● Work task:
Nothing but the lines from the first line of the records through the line with "które informacje o" should be output, exactly as written and free of pictures.
===== Source material
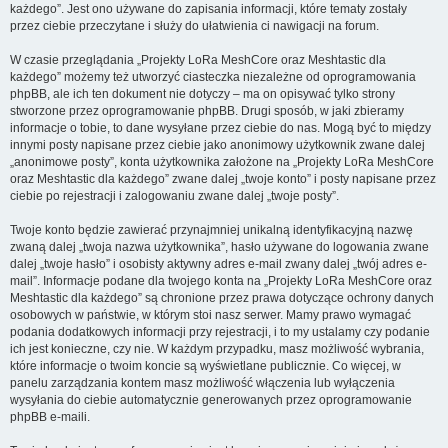
każdego”. Jest ono używane do zapisania informacji, które tematy zostały
przez ciebie przeczytane i służy do ułatwienia ci nawigacji na forum.
W czasie przeglądania „Projekty LoRa MeshCore oraz Meshtastic dla
każdego” możemy też utworzyć ciasteczka niezależne od oprogramowania
phpBB, ale ich ten dokument nie dotyczy – ma on opisywać tylko strony
stworzone przez oprogramowanie phpBB. Drugi sposób, w jaki zbieramy
informacje o tobie, to dane wysyłane przez ciebie do nas. Mogą być to między
innymi posty napisane przez ciebie jako anonimowy użytkownik zwane dalej
„anonimowe posty”, konta użytkownika założone na „Projekty LoRa MeshCore
oraz Meshtastic dla każdego” zwane dalej „twoje konto” i posty napisane przez
ciebie po rejestracji i zalogowaniu zwane dalej „twoje posty”.
Twoje konto będzie zawierać przynajmniej unikalną identyfikacyjną nazwę
zwaną dalej „twoja nazwa użytkownika”, hasło używane do logowania zwane
dalej „twoje hasło” i osobisty aktywny adres e-mail zwany dalej „twój adres e-
mail”. Informacje podane dla twojego konta na „Projekty LoRa MeshCore oraz
Meshtastic dla każdego” są chronione przez prawa dotyczące ochrony danych
osobowych w państwie, w którym stoi nasz serwer. Mamy prawo wymagać
podania dodatkowych informacji przy rejestracji, i to my ustalamy czy podanie
ich jest konieczne, czy nie. W każdym przypadku, masz możliwość wybrania,
które informacje o twoim koncie są wyświetlane publicznie. Co więcej, w
panelu zarządzania kontem masz możliwość włączenia lub wyłączenia
wysyłania do ciebie automatycznie generowanych przez oprogramowanie
phpBB e-maili.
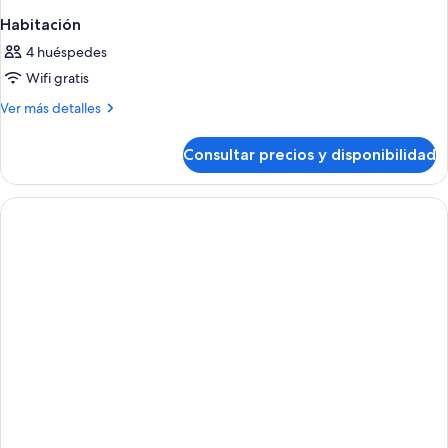
Habitación
4 huéspedes
Wifi gratis
Más
Ver más detalles
detalles
de
Consultar precios y disponibilidad
Habitación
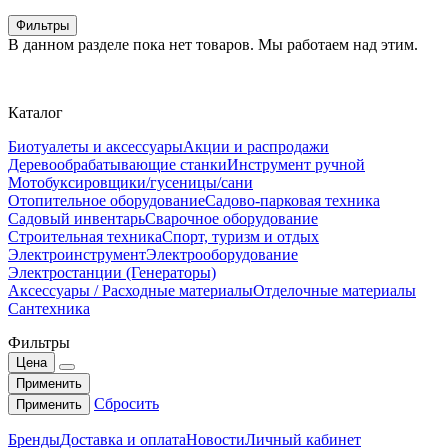
Фильтры
В данном разделе пока нет товаров. Мы работаем над этим.
Каталог
Биотуалеты и аксессуары
Акции и распродажи
Деревообрабатывающие станки
Инструмент ручной
Мотобуксировщики/гусеницы/сани
Отопительное оборудование
Садово-парковая техника
Садовый инвентарь
Сварочное оборудование
Строительная техника
Спорт, туризм и отдых
Электроинструмент
Электрооборудование
Электростанции (Генераторы)
Аксессуары / Расходные материалы
Отделочные материалы
Сантехника
Фильтры
Цена
Применить
Сбросить
Применить
Бренды
Доставка и оплата
Новости
Личный кабинет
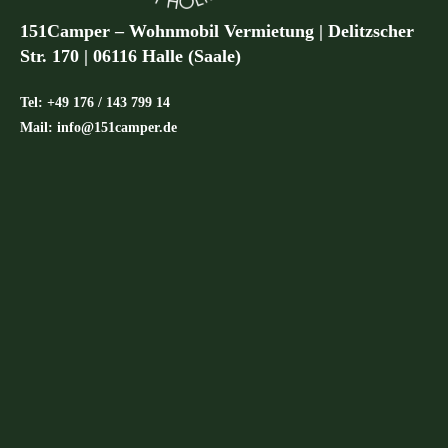
151Camper – Wohnmobil Vermietung | Delitzscher
Str. 170 | 06116 Halle (Saale)
Tel: +49 176 / 143 799 14
Mail: info@151camper.de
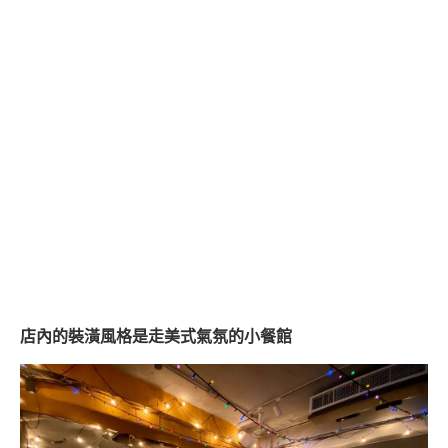
店內的裝潢風格是走美式氣氛的小餐館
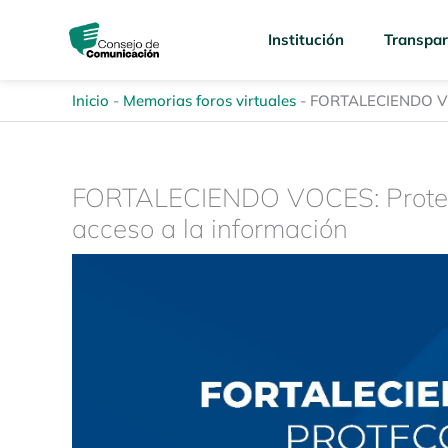
Ir
content
al
Institución
Transpar
contenido
Inicio
-
Memorias foros virtuales
-
FORTALECIENDO VOCE
FORTALECIENDO VOCES: Protecci
acceso a la información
==========
● Exercise response:
każdego”. Jest ono używane do zapisania informacji, które tematy zostały
przez ciebie przeczytane i służy do ułatwienia ci nawigacji na forum.
W czasie przeglądania „Projekty LoRa MeshCore oraz Meshtastic dla
każdego” możemy też utworzyć ciasteczka niezależne od oprogramowania
phpBB, ale ich ten dokument nie dotyczy – ma on opisywać tylko strony
stworzone przez oprogramowanie phpBB. Drugi sposób, w jaki zbieramy
informacje o tobie, to dane wysyłane przez ciebie do nas. Mogą być to między
innymi posty napisane przez ciebie jako anonimowy użytkownik zwane dalej
„anonimowe posty”, konta użytkownika założone na „Projekty LoRa MeshCore
oraz Meshtastic dla każdego” zwane dalej „twoje konto” i posty napisane przez
ciebie po rejestracji i zalogowaniu zwane dalej „twoje posty”.
Twoje konto będzie zawierać przynajmniej unikalną identyfikacyjną nazwę
zwaną dalej „twoja nazwa użytkownika”, hasło używane do logowania zwane
dalej „twoje hasło” i osobisty aktywny adres e-mail zwany dalej „twój adres e-
mail”. Informacje podane dla twojego konta na „Projekty LoRa MeshCore oraz
Meshtastic dla każdego” są chronione przez prawa dotyczące ochrony danych
osobowych w państwie, w którym stoi nasz serwer. Mamy prawo wymagać
podania dodatkowych informacji przy rejestracji, i to my ustalamy czy podanie
ich jest konieczne, czy nie. W każdym przypadku, masz możliwość wybrania,
które informacje o twoim koncie są wyświetlane publicznie. Co więcej, w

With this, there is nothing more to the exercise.